------ DATASET
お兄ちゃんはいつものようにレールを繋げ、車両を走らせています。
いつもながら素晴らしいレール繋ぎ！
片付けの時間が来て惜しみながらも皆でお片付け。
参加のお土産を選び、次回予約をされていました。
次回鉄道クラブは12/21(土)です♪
------------
*WHAT IS REQUIRED*:
In full and word for word, write out the data above.

*ANSWER TO THIS EXERCISE*:
お兄ちゃんはいつものようにレールを繋げ、車両を走らせています。
いつもながら素晴らしいレール繋ぎ！
片付けの時間が来て惜しみながらも皆でお片付け。
参加のお土産を選び、次回予約をされていました。
次回鉄道クラブは12/21(土)です♪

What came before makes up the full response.